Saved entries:
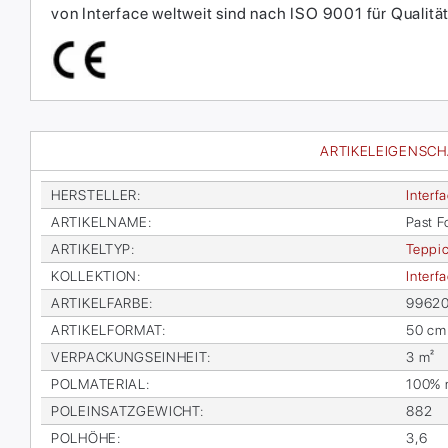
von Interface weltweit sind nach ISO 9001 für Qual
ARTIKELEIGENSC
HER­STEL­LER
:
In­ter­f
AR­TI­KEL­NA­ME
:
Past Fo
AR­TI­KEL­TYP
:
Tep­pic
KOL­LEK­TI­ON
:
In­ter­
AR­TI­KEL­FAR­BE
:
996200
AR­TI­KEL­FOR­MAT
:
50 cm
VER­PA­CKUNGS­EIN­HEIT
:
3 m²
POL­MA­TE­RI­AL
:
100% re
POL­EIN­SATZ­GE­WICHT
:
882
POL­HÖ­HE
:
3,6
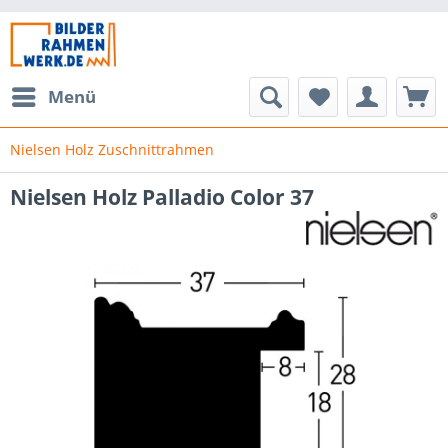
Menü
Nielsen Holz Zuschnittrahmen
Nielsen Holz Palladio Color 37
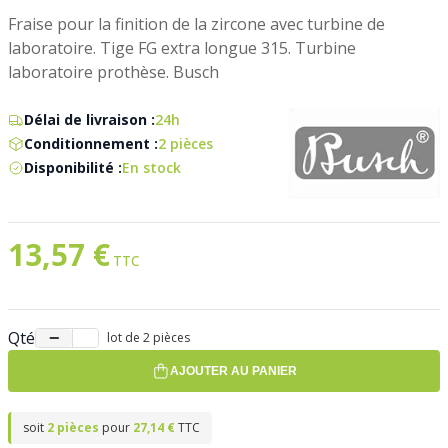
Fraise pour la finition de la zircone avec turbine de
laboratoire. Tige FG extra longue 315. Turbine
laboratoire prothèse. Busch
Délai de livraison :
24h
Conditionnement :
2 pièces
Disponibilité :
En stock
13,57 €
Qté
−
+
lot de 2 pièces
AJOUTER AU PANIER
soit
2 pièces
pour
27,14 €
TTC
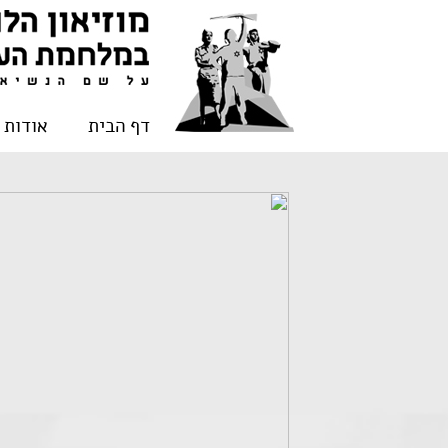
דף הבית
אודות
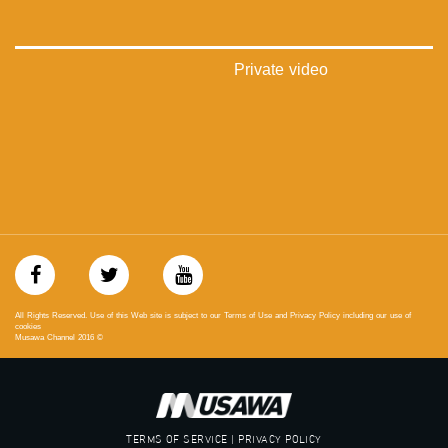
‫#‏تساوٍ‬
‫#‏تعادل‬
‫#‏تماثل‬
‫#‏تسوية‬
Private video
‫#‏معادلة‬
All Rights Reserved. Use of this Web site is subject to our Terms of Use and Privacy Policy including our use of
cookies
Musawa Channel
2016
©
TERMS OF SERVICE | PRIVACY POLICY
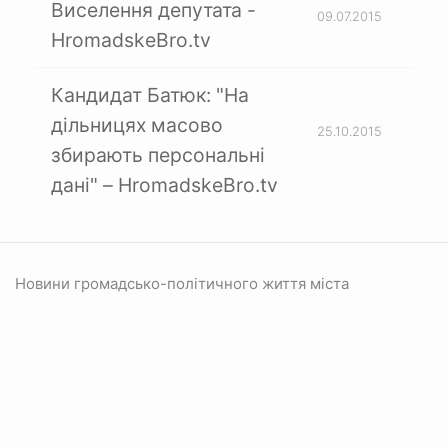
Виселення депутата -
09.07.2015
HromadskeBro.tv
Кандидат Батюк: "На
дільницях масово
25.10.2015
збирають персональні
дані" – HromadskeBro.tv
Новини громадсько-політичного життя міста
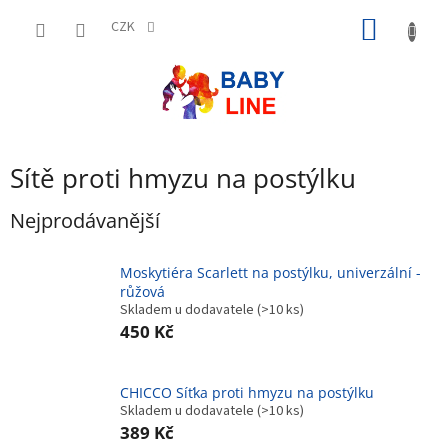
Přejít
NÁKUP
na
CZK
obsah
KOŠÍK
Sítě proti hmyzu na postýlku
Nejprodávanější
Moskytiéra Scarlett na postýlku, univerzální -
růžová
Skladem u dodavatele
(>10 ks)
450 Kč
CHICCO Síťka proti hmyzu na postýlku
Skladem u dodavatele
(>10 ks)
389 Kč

### [Work instructions]
Using the data above, tally each line that contains "postýlku". Write only the total.

### [Response box]
3